Even where the plants are connected to national grids with backup supply routes, disruptions can cascade across interconnected systems, said David Michel, senior fellow for water security at the Center for Strategic and International Studies.
“It’s an asymmetrical tactic,” he said. “Iran doesn’t have the same capacity to strike back ... But it does have this possibility to impose costs on the Gulf countries to push them to intervene or call for a cessation of hostilities.”
Desalination plants have multiple stages — intake systems, treatment facilities, energy supplies — and damage to any part of that chain can interrupt production, according to Ed Cullinane, Mideast editor at Global Water Intelligence, a publisher serving the water industry.
“None of these assets are any more protected than any of the municipal areas that are currently being hit by ballistic missiles or drones,” Cullinane said.
The Gulf produces about a third of the world’s crude exports and energy revenues underpin national economies. Fighting has already halted tanker traffic through key shipping routes and disrupted port activity, forcing some producers to curb exports as storage tanks fill.
“Everyone thinks of Saudi Arabia and their neighbors as petrostates. But I call them saltwater kingdoms. They’re human-made fossil-fueled water superpowers,” said Michael Christopher Low, director of the Middle East Center at the University of Utah. “It’s both a monumental achievement of the 20th century and a certain kind of vulnerability.”
Trump’s comments came as the conflict intensified, with Tehran striking a key water and electrical plant in Kuwait and an oil refinery in Israel coming under attack, while U.S. and Israeli forces launched a new wave of strikes on Iran.
A 2010 CIA analysis warned that attacks on desalination facilities could trigger national crises in several Gulf states, and prolonged outages could last months if critical equipment were destroyed. More than 90% of the Gulf’s desalinated water comes from just 56 plants, the report stated, and “each of these critical plants is extremely vulnerable to sabotage or military action.”
Saudi Arabia and the UAE have invested in pipeline networks, storage reservoirs and other redundancies designed to cushion short-term disruptions. But smaller states such as Bahrain, Qatar and Kuwait have fewer backup supplies.
Desalination has expanded in part because climate change is intensifying drought across the region.
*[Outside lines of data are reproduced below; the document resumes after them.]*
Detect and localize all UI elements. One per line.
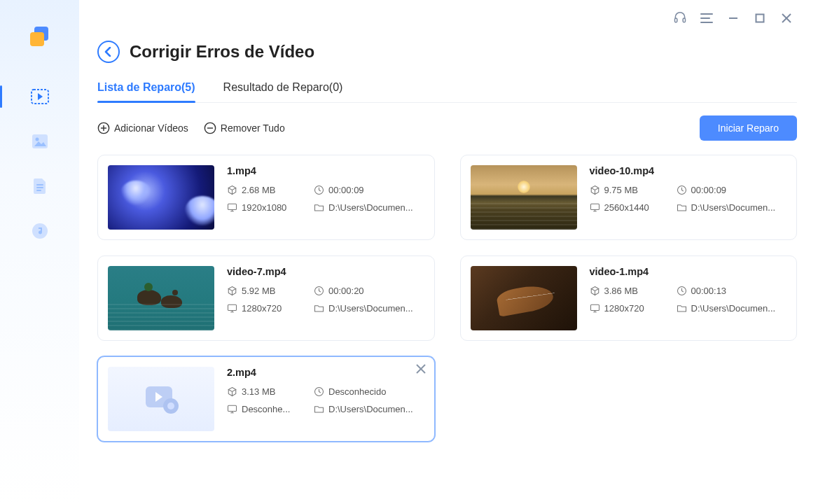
back-button[interactable] [97,41,120,63]
video-name: video-10.mp4 [590,165,787,176]
video-size: 3.13 MB [227,386,294,397]
video-resolution: Desconhe... [227,404,294,414]
support-icon[interactable] [672,10,688,26]
maximize-button[interactable] [752,10,768,26]
video-grid: 1.mp42.68 MB00:00:091920x1080D:\Users\Do… [97,155,797,442]
video-path: D:\Users\Documen... [677,303,787,314]
svg-rect-3 [36,184,43,186]
add-videos-button[interactable]: Adicionar Vídeos [97,122,188,134]
main-content: Corrigir Erros de Vídeo Lista de Reparo(… [79,0,818,504]
video-card-body: video-10.mp49.75 MB00:00:092560x1440D:\U… [590,165,787,230]
tab-repair-list[interactable]: Lista de Reparo(5) [97,81,195,102]
video-name: video-1.mp4 [590,266,787,277]
svg-point-39 [167,402,174,410]
video-card[interactable]: video-10.mp49.75 MB00:00:092560x1440D:\U… [460,155,798,240]
video-path: D:\Users\Documen... [314,303,424,314]
app-logo [30,27,50,46]
svg-rect-30 [228,304,237,310]
svg-rect-41 [228,405,237,411]
start-repair-button[interactable]: Iniciar Reparo [700,115,797,141]
video-resolution: 1280x720 [590,303,657,314]
menu-icon[interactable] [699,10,714,26]
video-duration: 00:00:13 [677,286,727,296]
video-repair-icon [29,85,51,108]
video-card-body: video-7.mp45.92 MB00:00:201280x720D:\Use… [227,266,424,330]
add-videos-label: Adicionar Vídeos [114,122,188,134]
video-duration: Desconhecido [314,386,386,397]
video-path: D:\Users\Documen... [314,202,424,213]
remove-video-button[interactable] [416,364,426,377]
video-path: D:\Users\Documen... [314,404,424,414]
video-path: D:\Users\Documen... [677,202,787,213]
video-card-body: 2.mp43.13 MBDesconhecidoDesconhe...D:\Us… [227,367,424,431]
video-card[interactable]: video-1.mp43.86 MB00:00:131280x720D:\Use… [460,255,798,341]
svg-point-2 [35,138,39,141]
tab-repair-result[interactable]: Resultado de Reparo(0) [223,81,343,102]
video-card-body: video-1.mp43.86 MB00:00:131280x720D:\Use… [590,266,787,330]
video-size: 9.75 MB [590,185,657,195]
remove-all-label: Remover Tudo [221,122,285,134]
video-thumbnail [108,165,214,230]
svg-rect-26 [590,204,599,209]
svg-rect-8 [683,18,685,22]
video-resolution: 1280x720 [227,303,294,314]
minimize-button[interactable] [726,10,741,26]
plus-circle-icon [97,122,110,134]
video-name: 2.mp4 [227,367,424,378]
audio-icon [29,220,51,242]
video-card[interactable]: 1.mp42.68 MB00:00:091920x1080D:\Users\Do… [97,155,435,240]
video-duration: 00:00:09 [677,185,727,195]
video-card-body: 1.mp42.68 MB00:00:091920x1080D:\Users\Do… [227,165,424,230]
svg-rect-34 [590,304,599,310]
tabs: Lista de Reparo(5) Resultado de Reparo(0… [97,81,797,103]
video-thumbnail [471,165,577,230]
toolbar: Adicionar Vídeos Remover Tudo Iniciar Re… [97,115,797,141]
video-duration: 00:00:09 [314,185,364,195]
video-thumbnail [471,266,577,330]
svg-rect-22 [228,204,237,209]
sidebar [0,0,79,504]
sidebar-item-video[interactable] [0,74,79,119]
video-size: 3.86 MB [590,286,657,296]
video-thumbnail [108,266,214,330]
video-resolution: 2560x1440 [590,202,657,213]
svg-rect-5 [36,190,41,191]
close-button[interactable] [779,10,794,26]
video-thumbnail [108,367,214,431]
video-size: 5.92 MB [227,286,294,296]
sidebar-item-document[interactable] [0,164,79,209]
photo-icon [29,130,51,153]
document-icon [29,175,51,197]
title-bar [97,0,797,36]
video-resolution: 1920x1080 [227,202,294,213]
video-size: 2.68 MB [227,185,294,195]
sidebar-item-photo[interactable] [0,119,79,164]
svg-rect-7 [675,18,677,22]
minus-circle-icon [204,122,216,134]
svg-rect-13 [756,15,764,22]
video-card[interactable]: video-7.mp45.92 MB00:00:201280x720D:\Use… [97,255,435,341]
video-duration: 00:00:20 [314,286,364,296]
video-name: 1.mp4 [227,165,424,176]
sidebar-item-audio[interactable] [0,209,79,253]
page-header: Corrigir Erros de Vídeo [97,41,797,63]
video-card[interactable]: 2.mp43.13 MBDesconhecidoDesconhe...D:\Us… [97,356,435,442]
svg-rect-4 [36,187,43,188]
remove-all-button[interactable]: Remover Tudo [204,122,285,134]
video-name: video-7.mp4 [227,266,424,277]
page-title: Corrigir Erros de Vídeo [130,42,314,62]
The plants themselves are highly energy-intensive and emit massive amounts of carbon, while their coastal locations make them vulnerable to extreme weather and rising seas.
During Iraq’s 1990-1991 invasion of Kuwait, retreating Iraqi forces sabotaged power stations and desalination facilities, said Low, from the University of Utah, while millions of barrels of crude oil were deliberately released into the Persian Gulf, which threatened seawater intake pipes used by desalination plants across the region.
Workers rushed to deploy protective booms around the intake valves of major facilities but the destruction left Kuwait largely without fresh water and dependent on emergency water imports. Full recovery took years.
In recent years, Yemen’s Iran-backed Houthi rebels have targeted Saudi desalination facilities as tensions escalated.
International humanitarian law, including provisions of the Geneva Conventions, prohibit targeting civilian infrastructure indispensable to the survival of the population, including drinking water facilities.
Follow Annika Hammerschlag on Instagram @ahammergram.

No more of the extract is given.